» **What is needed**:
Repeat every line of the listing below exactly, minus the pictures.

» **Data extract**:
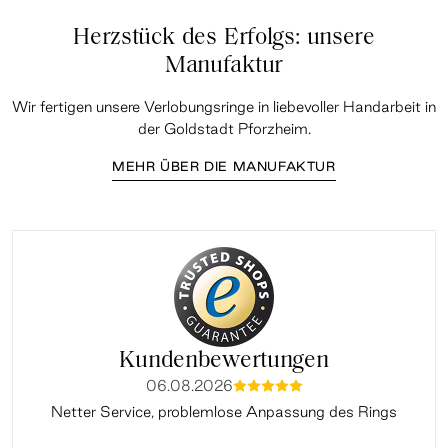
Herzstück des Erfolgs: unsere
Manufaktur
Wir fertigen unsere Verlobungsringe in liebevoller Handarbeit in
der Goldstadt Pforzheim.
MEHR ÜBER DIE MANUFAKTUR
Kundenbewertungen
06.08.2026
mmmmm
Netter Service, problemlose Anpassung des Rings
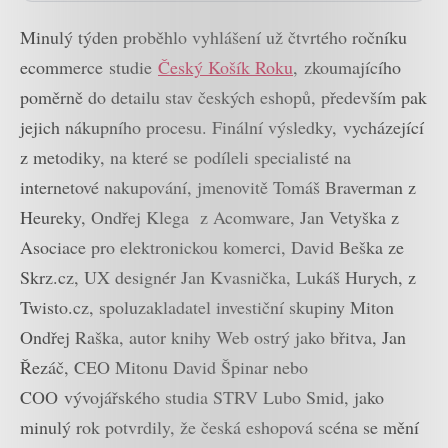
Minulý týden proběhlo vyhlášení už čtvrtého ročníku
ecommerce studie
Český Košík Roku
, zkoumajícího
poměrně do detailu stav českých eshopů, především pak
jejich nákupního procesu. Finální výsledky, vycházející
z metodiky, na které se podíleli specialisté na
internetové nakupování, jmenovitě Tomáš Braverman z
Heureky, Ondřej Klega z Acomware, Jan Vetyška z
Asociace pro elektronickou komerci, David Beška ze
Skrz.cz, UX designér Jan Kvasnička, Lukáš Hurych, z
Twisto.cz, spoluzakladatel investiční skupiny Miton
Ondřej Raška, autor knihy Web ostrý jako břitva, Jan
Řezáč, CEO Mitonu David Špinar nebo
COO vývojářského studia STRV Lubo Smid, jako
minulý rok potvrdily, že česká eshopová scéna se mění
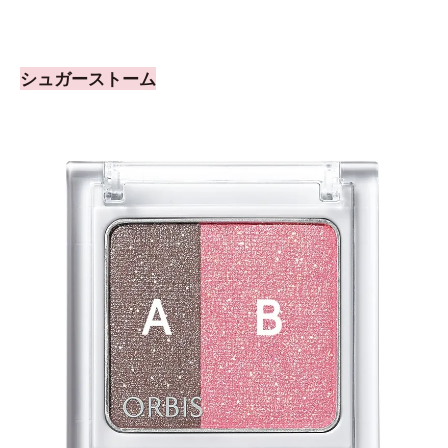
シュガーストーム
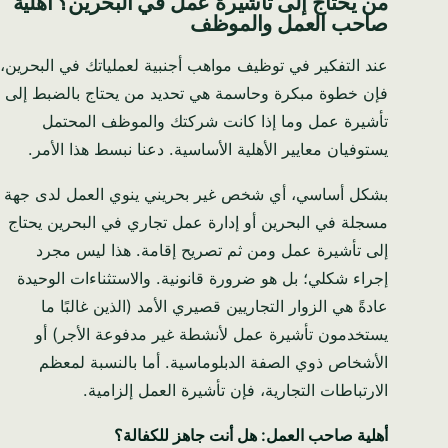
من يحتاج إلى تأشيرة عمل في البحرين؟ أهلية
صاحب العمل والموظف
عند التفكير في توظيف مواهب أجنبية لعملياتك في البحرين،
فإن خطوة مبكرة وحاسمة هي تحديد من يحتاج بالضبط إلى
تأشيرة عمل وما إذا كانت شركتك والموظف المحتمل
يستوفيان معايير الأهلية الأساسية. دعنا نبسط هذا الأمر.
سيدة خاتون زهرة
×
English
بشكل أساسي، أي شخص غير بحريني ينوي العمل لدى جهة
مساعد الذكاء الاصطناعي
مسجلة في البحرين أو إدارة عمل تجاري في البحرين يحتاج
إلى تأشيرة عمل ومن ثم تصريح إقامة. هذا ليس مجرد
02:56
مرحباً بك! أنا سيدة خاتون زهرة من فريق Setup
إجراء شكلي؛ بل هو ضرورة قانونية. والاستثناءات الوحيدة
AM
in Bahrain. نساعد المستثمرين من جميع أنحاء
عادةً هي الزوار التجاريين قصيري الأمد (الذين غالبًا ما
العالم في تأسيس شركاتهم بسهولة وسرعة. 👉
اسمك الكامل
يستخدمون تأشيرة عمل لأنشطة غير مدفوعة الأجر) أو
حدثني: ما هو نوع النشاط التجاري الذي تخطط له؟
الأشخاص ذوي الصفة الدبلوماسية. أما بالنسبة لمعظم
الارتباطات التجارية، فإن تأشيرة العمل إلزامية.
البريد الإلكتروني
أهلية صاحب العمل: هل أنت جاهز للكفالة؟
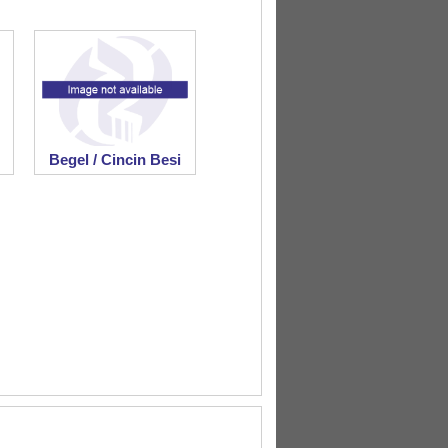
Begel / Cincin Besi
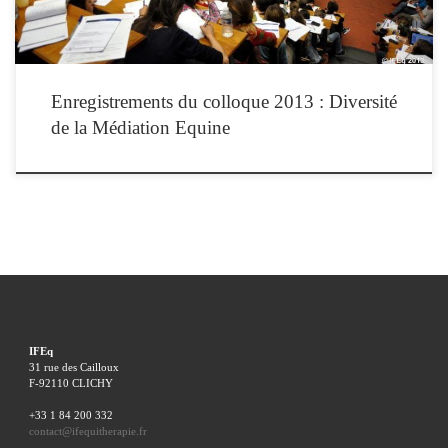
Enregistrements du colloque 2013 : Diversité
de la Médiation Equine
IFEq
31 rue des Cailloux
F-92110 CLICHY
+33 1 84 200 332
contact@ifequitherapie.fr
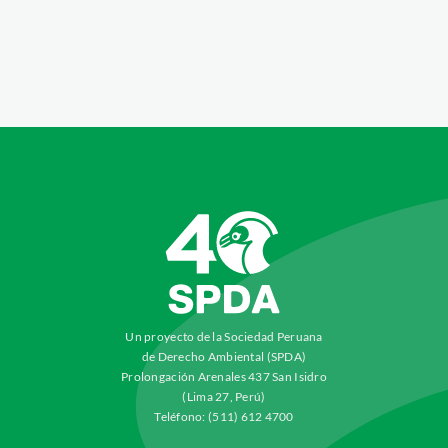
Un proyecto de la Sociedad Peruana
de Derecho Ambiental (SPDA)
Prolongación Arenales 437 San Isidro
(Lima 27, Perú)
Teléfono: (511) 612 4700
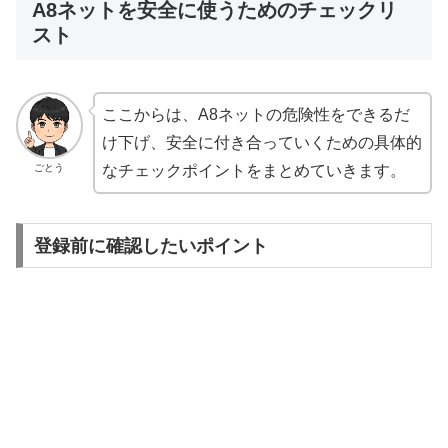
A8ネットを安全に使うためのチェックリ
スト
ここからは、A8ネットの危険性をできるだ
け下げ、安全に付き合っていくための具体的
ごとう
なチェックポイントをまとめていきます。
登録前に確認したいポイント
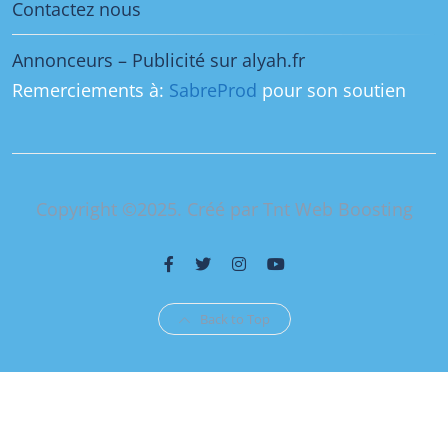
Contactez nous
Annonceurs – Publicité sur alyah.fr
Remerciements à:
SabreProd
pour son soutien
Copyright ©2025. Créé par Tnt Web Boosting
Back to Top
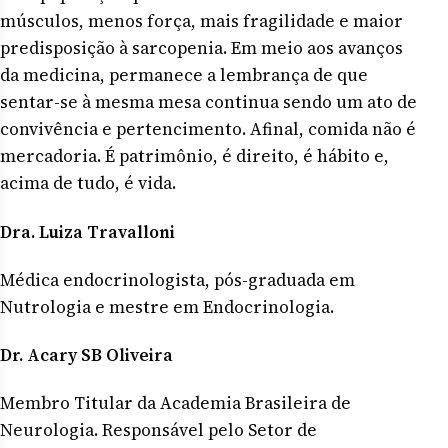
músculos, menos força, mais fragilidade e maior
predisposição à sarcopenia. Em meio aos avanços
da medicina, permanece a lembrança de que
sentar-se à mesma mesa continua sendo um ato de
convivência e pertencimento. Afinal, comida não é
mercadoria. É patrimônio, é direito, é hábito e,
acima de tudo, é vida.
Dra. Luiza Travalloni
Médica endocrinologista, pós-graduada em
Nutrologia e mestre em Endocrinologia.
Dr. Acary SB Oliveira
Membro Titular da Academia Brasileira de
Neurologia. Responsável pelo Setor de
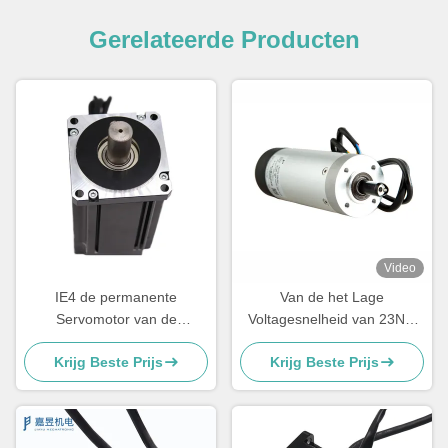
Gerelateerde Producten
Video
IE4 de permanente
Van de het Lage
Servomotor van de
Voltagesnelheid van 23NM
Magneetgelijkstroom
24V de Poortgelijkstroom
Krijg Beste Prijs
Krijg Beste Prijs
Servomotor 5.6Nm 48v
Servomotor met
Versnellingsbak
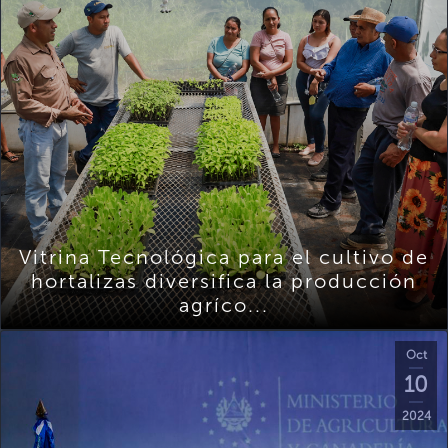
Vitrina Tecnológica para el cultivo de
hortalizas diversifica la producción
agríco...
Oct
10
2024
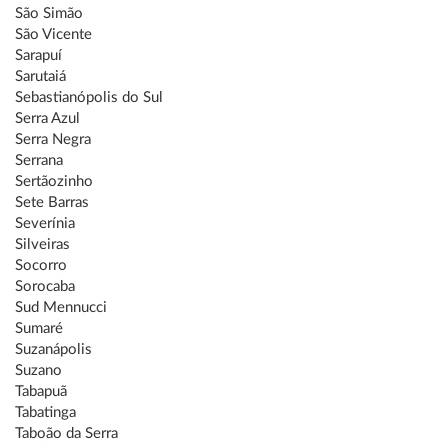
São Simão
São Vicente
Sarapuí
Sarutaiá
Sebastianópolis do Sul
Serra Azul
Serra Negra
Serrana
Sertãozinho
Sete Barras
Severínia
Silveiras
Socorro
Sorocaba
Sud Mennucci
Sumaré
Suzanápolis
Suzano
Tabapuã
Tabatinga
Taboão da Serra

» **Task answer**:
Herzstück des Erfolgs: unsere
Manufaktur
Wir fertigen unsere Verlobungsringe in liebevoller Handarbeit in
der Goldstadt Pforzheim.
MEHR ÜBER DIE MANUFAKTUR
Kundenbewertungen
06.08.2026
mmmmm
Netter Service, problemlose Anpassung des Rings
Minulý týden proběhlo vyhlášení už čtvrtého ročníku
ecommerce studie
Český Košík Roku
, zkoumajícího
poměrně do detailu stav českých eshopů, především pak
jejich nákupního procesu. Finální výsledky, vycházející
z metodiky, na které se podíleli specialisté na
internetové nakupování, jmenovitě Tomáš Braverman z
Heureky, Ondřej Klega z Acomware, Jan Vetyška z
Asociace pro elektronickou komerci, David Beška ze
Skrz.cz, UX designér Jan Kvasnička, Lukáš Hurych, z
Twisto.cz, spoluzakladatel investiční skupiny Miton
Ondřej Raška, autor knihy Web ostrý jako břitva, Jan
Řezáč, CEO Mitonu David Špinar nebo
COO vývojářského studia STRV Lubo Smid, jako
minulý rok potvrdily, že česká eshopová scéna se mění
シュガーストーム
من يحتاج إلى تأشيرة عمل في البحرين؟ أهلية
صاحب العمل والموظف
عند التفكير في توظيف مواهب أجنبية لعملياتك في البحرين،
فإن خطوة مبكرة وحاسمة هي تحديد من يحتاج بالضبط إلى
تأشيرة عمل وما إذا كانت شركتك والموظف المحتمل
يستوفيان معايير الأهلية الأساسية. دعنا نبسط هذا الأمر.
سيدة خاتون زهرة
×
English
بشكل أساسي، أي شخص غير بحريني ينوي العمل لدى جهة
مساعد الذكاء الاصطناعي
مسجلة في البحرين أو إدارة عمل تجاري في البحرين يحتاج
إلى تأشيرة عمل ومن ثم تصريح إقامة. هذا ليس مجرد
02:56
مرحباً بك! أنا سيدة خاتون زهرة من فريق Setup
إجراء شكلي؛ بل هو ضرورة قانونية. والاستثناءات الوحيدة
AM
in Bahrain. نساعد المستثمرين من جميع أنحاء
عادةً هي الزوار التجاريين قصيري الأمد (الذين غالبًا ما
العالم في تأسيس شركاتهم بسهولة وسرعة. 👉
اسمك الكامل
يستخدمون تأشيرة عمل لأنشطة غير مدفوعة الأجر) أو
حدثني: ما هو نوع النشاط التجاري الذي تخطط له؟
الأشخاص ذوي الصفة الدبلوماسية. أما بالنسبة لمعظم
الارتباطات التجارية، فإن تأشيرة العمل إلزامية.
البريد الإلكتروني
أهلية صاحب العمل: هل أنت جاهز للكفالة؟
Begel / Cincin Besi
Enregistrements du colloque 2013 : Diversité
de la Médiation Equine
IFEq
31 rue des Cailloux
F-92110 CLICHY
+33 1 84 200 332
contact@ifequitherapie.fr
Un proyecto de la Sociedad Peruana
de Derecho Ambiental (SPDA)
Prolongación Arenales 437 San Isidro
(Lima 27, Perú)
Teléfono: (511) 612 4700
A8ネットを安全に使うためのチェックリ
スト
ここからは、A8ネットの危険性をできるだ
け下げ、安全に付き合っていくための具体的
ごとう
なチェックポイントをまとめていきます。
登録前に確認したいポイント
Contactez nous
Annonceurs – Publicité sur alyah.fr
Remerciements à:
SabreProd
pour son soutien
Copyright ©2025. Créé par Tnt Web Boosting
Back to Top
músculos, menos força, mais fragilidade e maior
predisposição à sarcopenia. Em meio aos avanços
da medicina, permanece a lembrança de que
sentar-se à mesma mesa continua sendo um ato de
convivência e pertencimento. Afinal, comida não é
mercadoria. É patrimônio, é direito, é hábito e,
acima de tudo, é vida.
Dra. Luiza Travalloni
Médica endocrinologista, pós-graduada em
Nutrologia e mestre em Endocrinologia.
Dr. Acary SB Oliveira
Membro Titular da Academia Brasileira de
Neurologia. Responsável pelo Setor de
Gerelateerde Producten
Video
IE4 de permanente
Van de het Lage
Servomotor van de
Voltagesnelheid van 23NM
Magneetgelijkstroom
24V de Poortgelijkstroom
Krijg Beste Prijs
Krijg Beste Prijs
Servomotor 5.6Nm 48v
Servomotor met
Versnellingsbak
Vitrina Tecnológica para el cultivo de
hortalizas diversifica la producción
agríco...
Oct
10
2024
São Simão
São Vicente
Sarapuí
Sarutaiá
Sebastianópolis do Sul
Serra Azul
Serra Negra
Serrana
Sertãozinho
Sete Barras
Severínia
Silveiras
Socorro
Sorocaba
Sud Mennucci
Sumaré
Suzanápolis
Suzano
Tabapuã
Tabatinga
Taboão da Serra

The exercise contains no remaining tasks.